The only digital camera in my house sucks badly, and scanning is somewhat of a burden.  Plus I'd need an empty exposure on someone's roll of film (not too difficult with a dad who's an offtime photographer), but it needs to be convenient.  If I can finagle a picture, I'll post one.

By the way, the pic isn't working.  It says it can't be found (WinIE).  Maybe try attaching it instead.


----------



## Shifting (May 23, 2003)

damn my webspace...i pay for this crap, believe it or not.
[/off-topic rant]

anyways, cool if you don't have a pic, i'm just curious.


----------



## Androo (May 23, 2003)

guitar is what i play


----------



## JohnnyV (May 23, 2003)

Tuba, clarinet, attempt to play the guitar (I need lessons!) and I sing from time to time (well, okay every night in the shower )


----------



## Arden (May 26, 2003)

With a microphone?


----------



## habilis (May 27, 2003)

Piano/Keys and Guitar. I don't really count all the computer/sequencer generated music as an instrument.


----------



## dlloyd (May 27, 2003)

Seven years on the Piano, and three on the Flute


----------



## Androo (May 27, 2003)

70% of Canadanians and Americanians play a musical instrument. The 25% left either lie that they do, want to, or just cant be bothered. yay.


----------



## Arden (May 27, 2003)

Androo: Um, Canadanians and Americanians?  Do you mean Canadians and Americans?  And I didn't know that 70% + 25% = 100%...

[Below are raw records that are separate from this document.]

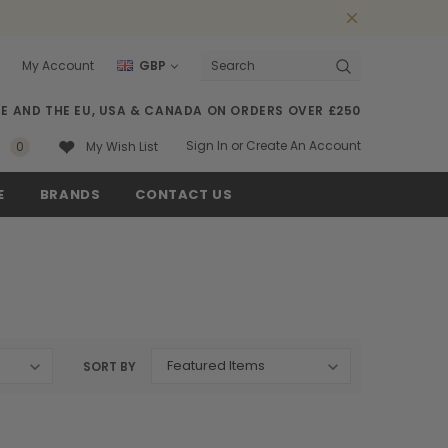
My Account
GBP
Search
SE AND THE EU, USA & CANADA ON ORDERS OVER £250
Sign In
or
Create An Account
0
My Wish List
E
BRANDS
CONTACT US
SORT BY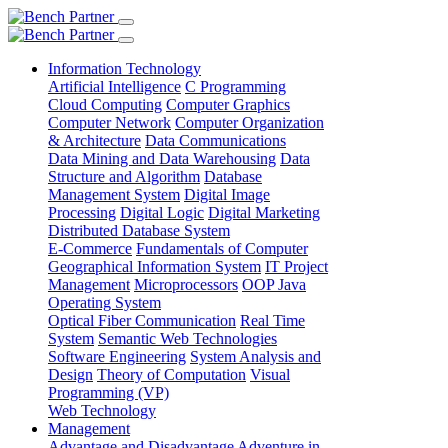
Information Technology
Artificial Intelligence
C Programming
Cloud Computing
Computer Graphics
Computer Network
Computer Organization
& Architecture
Data Communications
Data Mining and Data Warehousing
Data
Structure and Algorithm
Database
Management System
Digital Image
Processing
Digital Logic
Digital Marketing
Distributed Database System
E-Commerce
Fundamentals of Computer
Geographical Information System
IT Project
Management
Microprocessors
OOP Java
Operating System
Optical Fiber Communication
Real Time
System
Semantic Web Technologies
Software Engineering
System Analysis and
Design
Theory of Computation
Visual
Programming (VP)
Web Technology
Management
Advantage and Disadvantage
Adventure in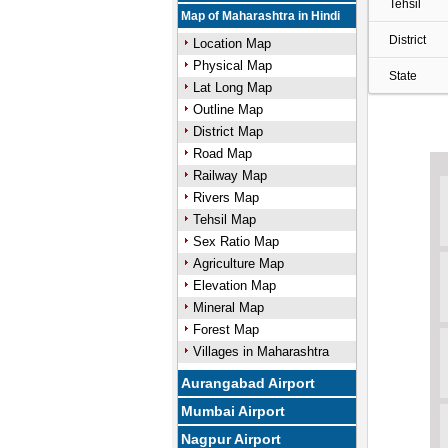
Tehsil
Map of Maharashtra in Hindi
District
Location Map
Physical Map
State
Lat Long Map
Outline Map
District Map
Road Map
Railway Map
Rivers Map
Tehsil Map
Sex Ratio Map
Agriculture Map
Elevation Map
Mineral Map
Forest Map
Villages in Maharashtra
Aurangabad Airport
Mumbai Airport
Nagpur Airport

habilis: The computer is not an instrument _per se_, but you still make music with it, which is as cool as the music itself.


----------



## JohnnyV (Jun 3, 2003)

> With a microphone?




Uhhhh...if the showerhead is a microphone then yes  

I don't, but I have a friend who has converted an old shower to a recording booth.  He is pretty good.  Check out scotthenthorn.com, I host his mp3s on my iDisk 

Oh, tell me what you think, I'll pass it on to him.


----------



## Shifting (Jun 3, 2003)

> _Originally posted by arden _
> *Androo: Um, Canadanians and Americanians?  Do you mean Canadians and Americans?  And I didn't know that 70% + 25% = 100%...*



haha, my thoughts exactly.

anyways, i never trust statistics, and i REALLY don't trust those (fuzzy math aside).  70%?  evidently this has nothing to do with how WELL anyone plays, i would guess...


----------